— What to work on —
Scan the entries below for the word "treo" and copy every line where it turns up.

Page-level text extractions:
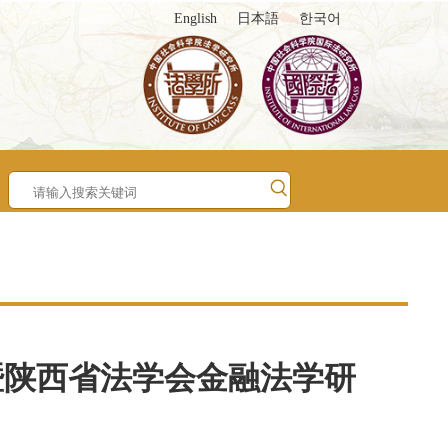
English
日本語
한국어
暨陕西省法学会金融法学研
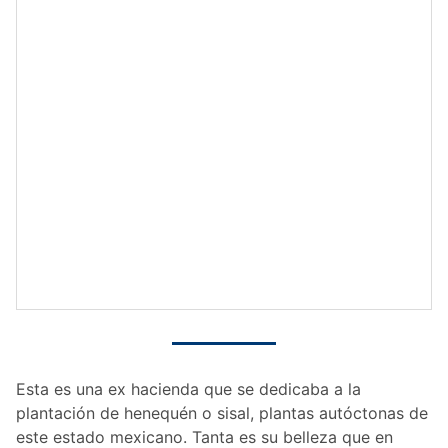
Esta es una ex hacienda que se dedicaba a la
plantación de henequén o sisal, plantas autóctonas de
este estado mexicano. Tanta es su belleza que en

--

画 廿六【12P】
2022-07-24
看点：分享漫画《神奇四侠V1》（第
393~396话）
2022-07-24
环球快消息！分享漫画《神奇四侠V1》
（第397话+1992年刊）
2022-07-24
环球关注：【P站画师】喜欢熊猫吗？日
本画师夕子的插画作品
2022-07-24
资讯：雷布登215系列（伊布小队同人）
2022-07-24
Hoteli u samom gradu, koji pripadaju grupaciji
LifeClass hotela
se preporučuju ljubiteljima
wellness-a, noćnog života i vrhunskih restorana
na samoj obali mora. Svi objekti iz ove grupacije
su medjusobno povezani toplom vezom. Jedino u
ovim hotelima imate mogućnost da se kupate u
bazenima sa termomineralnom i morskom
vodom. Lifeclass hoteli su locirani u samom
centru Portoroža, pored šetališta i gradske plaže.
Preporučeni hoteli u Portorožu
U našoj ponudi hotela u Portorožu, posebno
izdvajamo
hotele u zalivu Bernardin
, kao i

==

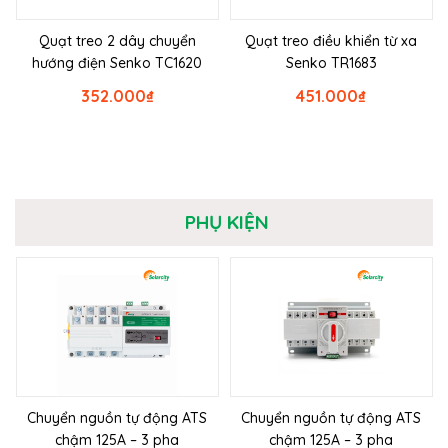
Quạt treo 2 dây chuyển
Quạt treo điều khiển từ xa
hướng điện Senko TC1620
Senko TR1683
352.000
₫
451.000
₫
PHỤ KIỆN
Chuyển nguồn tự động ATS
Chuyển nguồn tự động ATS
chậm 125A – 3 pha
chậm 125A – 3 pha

— Written answer —
Quạt treo 2 dây chuyển
Quạt treo điều khiển từ xa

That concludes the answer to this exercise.